Many governments in the region – particularly in Chile – have tightened their entry requirements, but neither this nor the harsh terrain, the length of the journeys, nor the COVID-19 pandemic, have been able to stop people in Latin America from setting off to seek a better life.

Migration on the continent has increased due to economic uncertainty, security problems, and political crises. The situation in Venezuela alone has created more than five million migrants, most of whom, about 4.6 million, are being accepted by neighboring countries.

In a final statement, those gathered at the May meeting said that “In the light of the Word of God and the testimonies of the participants, we are aware of the complexity of the urgent pastoral care of our brothers and sisters in a situation of human mobility.”

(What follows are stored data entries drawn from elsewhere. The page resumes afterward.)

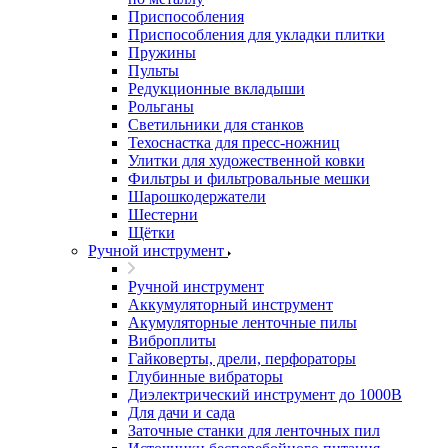
Приспособления
Приспособления для укладки плитки
Пружины
Пульты
Редукционные вкладыши
Рольганы
Светильники для станков
Техоснастка для пресс-ножниц
Улитки для художественной ковки
Фильтры и фильтровальные мешки
Шарошкодержатели
Шестерни
Щётки
Ручной инструмент
Ручной инструмент
Аккумуляторный инструмент
Акумуляторные ленточные пилы
Виброплиты
Гайковерты, дрели, перфораторы
Глубинные вибраторы
Диэлектрический инструмент до 1000В
Для дачи и сада
Заточные станки для ленточных пил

In times marked by political, social, economic, and humanitarian crises that countries are going through – aggravated by the pandemic – “it is important to recognize that no country in the region can, acting alone, meet the challenges that migration presents.”

According to the United Nations, in 2021 there were 210 million poor people in Latin America, one of the most unequal continents in the world in terms of wealth distribution.

“Catholic communities, increasingly free from all fear, are called to build bridges with newcomers by promoting an authentic culture of encounter,” the meeting’s participants wrote, quoting Pope Francis.

”These communities are invited to see the presence of many non-Christian or non-believing migrants and refugees as a providential opportunity to fulfill the evangelizing mission through witness and charity.”

The meeting’s document emphasizes pastoral and social actions by every sector of society in order to avoid “deepening the cracks of social exclusion” in the face of such an overwhelming issue.

The group also highlighted that, for many people, “migration continues to be a sorrow and suffering, which is aggravated when they receive dehumanizing treatment by state, civil and/or ecclesiastical organizations.” 

Society at large, the group’s message stated, should reflect and try to understand “that we are facing a situation never before seen in the region, marked by forced migration processes that urge us to develop actions that strengthen social values, always putting people as the central axis.”

A state’s legitimate right to defend its sovereignty, they wrote, cannot be done “in an indolent manner.” On the contrary, it is “essential to humanize the treatment received by migrants, refugees, victims of trafficking and smuggling, promoting processes of reception, protection and integration with dignity, in accordance with the law and respecting international treaties, only then can discourage irregular migration.”

In a statement, the Bishop of Arica, Moisés Atisha Contreras, said that the meeting has been held eight times over the past 15 years.

“The theme has always been the border situation, human mobility, human trafficking,” he said. “These last two, three meetings with this one, are marked mainly by the forced migration from Venezuela, but also the Haitian situation.”